[What the task requires]
Which lines in the records below contain the word "Krkuča"? Copy each one out.

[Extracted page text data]
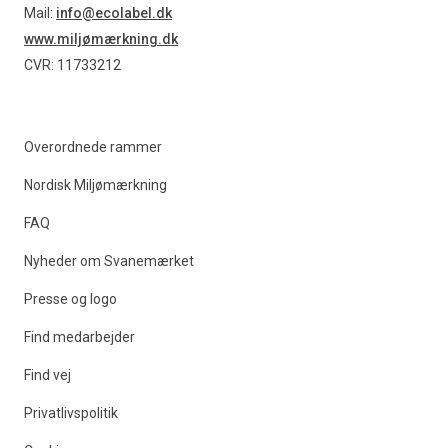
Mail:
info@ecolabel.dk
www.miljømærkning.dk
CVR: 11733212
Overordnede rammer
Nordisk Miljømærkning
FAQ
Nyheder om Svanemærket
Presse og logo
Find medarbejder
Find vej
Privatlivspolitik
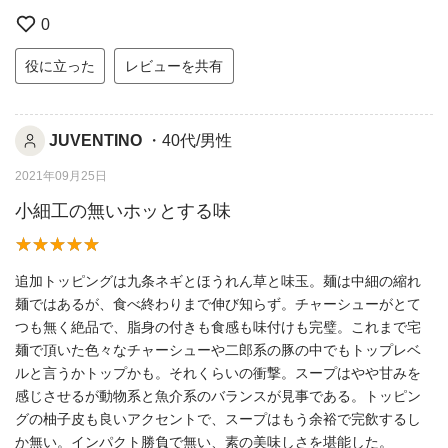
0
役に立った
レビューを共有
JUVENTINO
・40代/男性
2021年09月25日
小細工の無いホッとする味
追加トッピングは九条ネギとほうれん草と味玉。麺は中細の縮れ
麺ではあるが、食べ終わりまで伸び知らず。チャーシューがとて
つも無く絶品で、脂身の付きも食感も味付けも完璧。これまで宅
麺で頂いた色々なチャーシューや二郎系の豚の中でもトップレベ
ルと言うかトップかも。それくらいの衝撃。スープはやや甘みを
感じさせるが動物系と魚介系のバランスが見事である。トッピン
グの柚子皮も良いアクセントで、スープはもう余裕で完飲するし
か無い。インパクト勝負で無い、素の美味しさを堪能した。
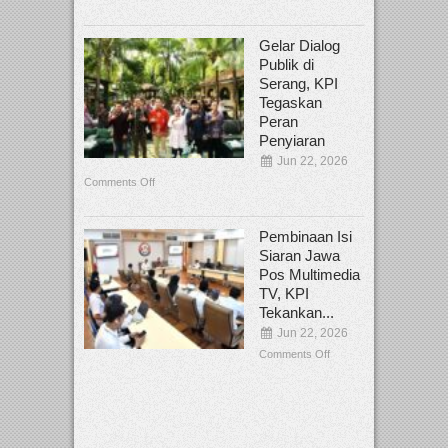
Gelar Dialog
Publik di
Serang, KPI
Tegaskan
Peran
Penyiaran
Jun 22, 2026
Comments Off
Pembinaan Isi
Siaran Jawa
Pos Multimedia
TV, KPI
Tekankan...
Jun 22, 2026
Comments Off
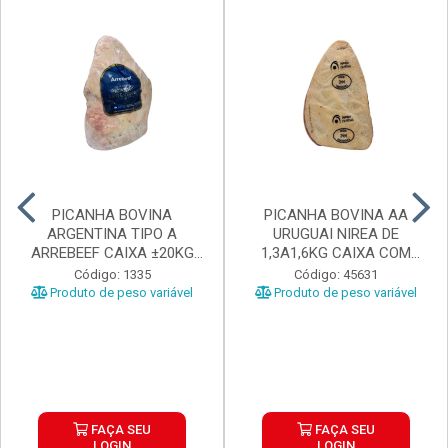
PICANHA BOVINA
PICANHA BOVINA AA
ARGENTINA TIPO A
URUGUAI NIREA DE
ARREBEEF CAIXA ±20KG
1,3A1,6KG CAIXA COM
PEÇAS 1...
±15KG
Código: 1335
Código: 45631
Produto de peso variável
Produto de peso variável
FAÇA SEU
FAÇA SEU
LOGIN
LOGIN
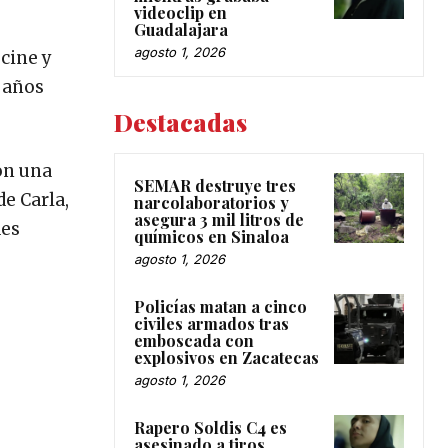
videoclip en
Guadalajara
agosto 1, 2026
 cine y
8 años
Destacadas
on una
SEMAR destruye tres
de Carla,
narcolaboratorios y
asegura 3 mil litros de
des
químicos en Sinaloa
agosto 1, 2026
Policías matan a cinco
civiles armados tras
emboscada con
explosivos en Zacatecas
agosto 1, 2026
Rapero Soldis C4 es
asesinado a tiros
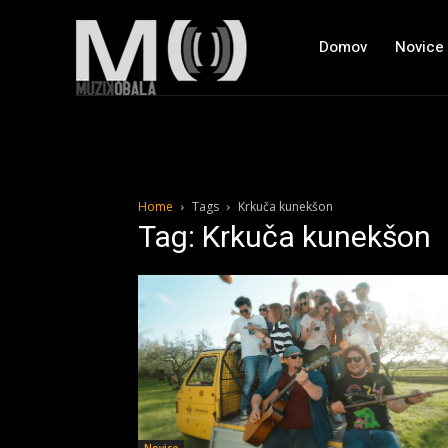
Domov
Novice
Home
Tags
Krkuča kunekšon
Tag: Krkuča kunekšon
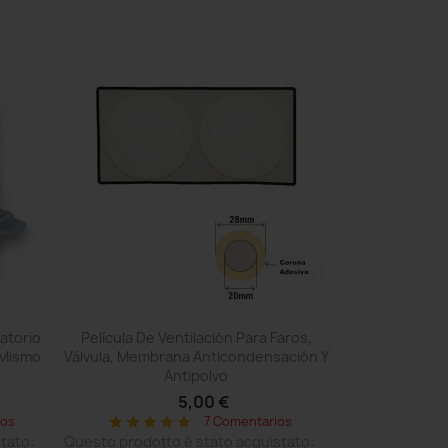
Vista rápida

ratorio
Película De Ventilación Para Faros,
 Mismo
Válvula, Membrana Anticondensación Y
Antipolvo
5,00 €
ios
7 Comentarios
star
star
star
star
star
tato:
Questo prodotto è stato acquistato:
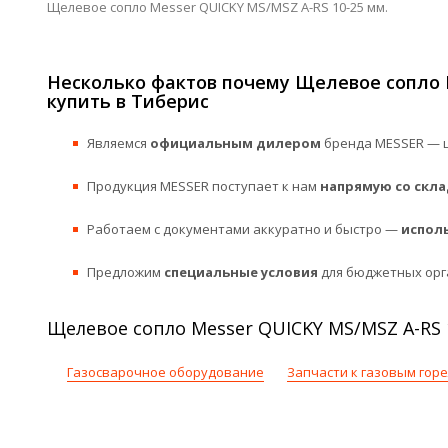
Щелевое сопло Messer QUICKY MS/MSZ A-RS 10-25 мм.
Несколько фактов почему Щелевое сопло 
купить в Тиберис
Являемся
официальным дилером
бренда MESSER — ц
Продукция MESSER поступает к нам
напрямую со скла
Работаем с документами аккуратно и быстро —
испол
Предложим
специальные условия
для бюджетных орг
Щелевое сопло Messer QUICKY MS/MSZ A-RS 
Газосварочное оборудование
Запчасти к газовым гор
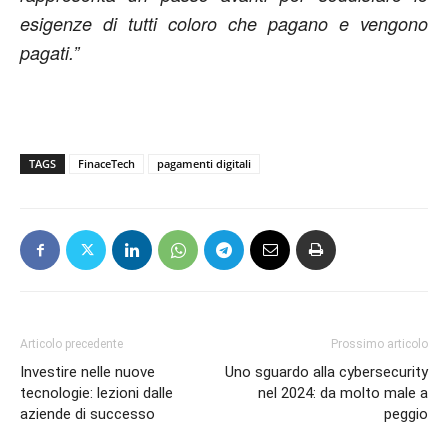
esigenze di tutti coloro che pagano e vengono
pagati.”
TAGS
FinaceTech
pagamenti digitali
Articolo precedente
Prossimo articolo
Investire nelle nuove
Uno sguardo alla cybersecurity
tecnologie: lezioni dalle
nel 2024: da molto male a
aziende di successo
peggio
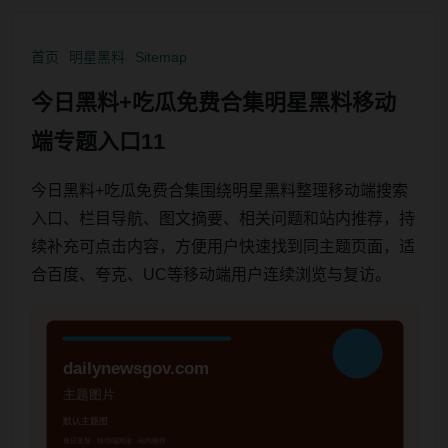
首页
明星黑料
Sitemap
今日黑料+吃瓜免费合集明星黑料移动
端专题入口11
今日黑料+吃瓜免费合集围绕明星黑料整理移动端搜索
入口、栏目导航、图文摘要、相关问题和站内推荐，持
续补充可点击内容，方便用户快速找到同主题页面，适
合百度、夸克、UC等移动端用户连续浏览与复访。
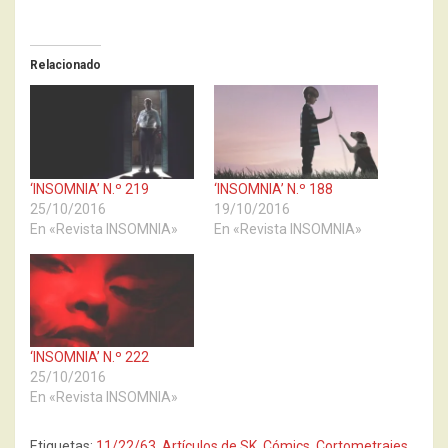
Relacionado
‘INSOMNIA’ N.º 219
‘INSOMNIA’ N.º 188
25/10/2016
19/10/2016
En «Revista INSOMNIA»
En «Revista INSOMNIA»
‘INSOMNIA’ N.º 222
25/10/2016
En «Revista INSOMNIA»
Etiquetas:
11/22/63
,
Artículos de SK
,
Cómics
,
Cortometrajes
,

[Your solution]
Krkuča kunekšon
Tag: Krkuča kunekšon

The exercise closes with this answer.